Поэтому нет сомнения в том, что мы имеем явную демонстрацию ментального родства человек – природа в скандинавской культуре, что в перспективе имеет смысл рассмотреть как будущее природы = будущее мира, будущее человека = будущее природы. Если же будущее природы (то есть мира) предрешено изначально, то будущее одного человека также предрешено. По крайней мере, в отношении того, что все вещи в мифологическом сознании развертываются как данность.
Важным аспектом пространства мифа является затрагивание проблемы социального действия, выражающегося в контроле над агрессией в рамках социума, что отражается в рамках модуса справедливости, соотносимой предначертанному, и находит в саге отражение в виде описания наказания за совершение убийства: «Объявили его лишенным мира, и не может он больше оставаться дома у отца»[170]. Суд объявлял преступника «лишенным мира», изгнав за пределы идентифицируемой «массовым сознанием части универсума», лишая возможности познать предначертанное, «лишая его судьбы и уподобляя волку, скрывающемуся в лесу». В связи с этим наказание и именовалось «уходом в лес», а сам преступник – «волком»[171]. Род в качестве воплощения «мира смертных» выступает в качестве прямого выражения познаваемого через пророчество бытия, в котором прослеживается своеобразное взаимообращение понятий в виде интеграции субъекта во внешнюю среду с последующим «растворением» в последней через принятие установленного свыше хода времени и сущности окружающего, формируя цикл, воплощенный «уроборосом».
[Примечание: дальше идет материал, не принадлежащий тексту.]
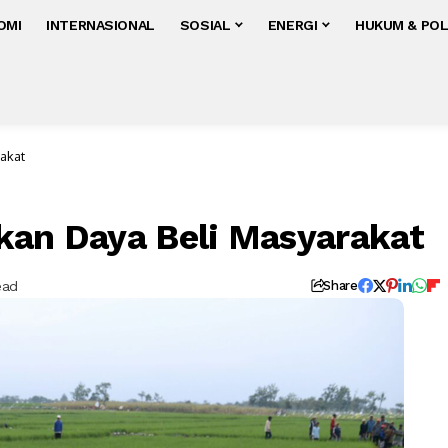
OMI
INTERNASIONAL
SOSIAL
ENERGI
HUKUM & POL
rakat
kan Daya Beli Masyarakat
ead
Share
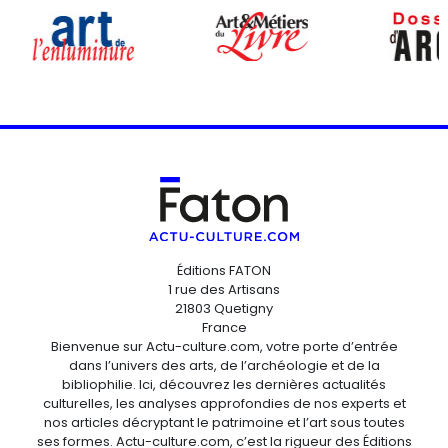
Éditions FATON
1 rue des Artisans
21803 Quetigny
France
Bienvenue sur Actu-culture.com, votre porte d’entrée
dans l’univers des arts, de l’archéologie et de la
bibliophilie. Ici, découvrez les dernières actualités
culturelles, les analyses approfondies de nos experts et
nos articles décryptant le patrimoine et l’art sous toutes
ses formes. Actu-culture.com, c’est la rigueur des Éditions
Скандинавская космология обращает самое пристальное внимание в контексте цикла жизни и смерти на образы «социального бессмертия» в виде описаний продолжения рода, представляемого в качестве форме бытийности, воплощающей антиномию взаимовлияния света и тьмы; переплетение жизни и смерти в акте деторождения традиционно проецируется в целом ряде языческих традиций, и скандинавский миф тому не исключение. В этом проявляется мессианство каждого из живущих; соответственно, лишение потомства может быть аллегорией дальнейшего «растворения человека в сущем» и, как следствие, гибели мироздания. Упоминание «живут они вместе долгое время, и нет у них ни детей, ни наследников. Это показалось им за беду»[172] выглядит в высшей степени символично.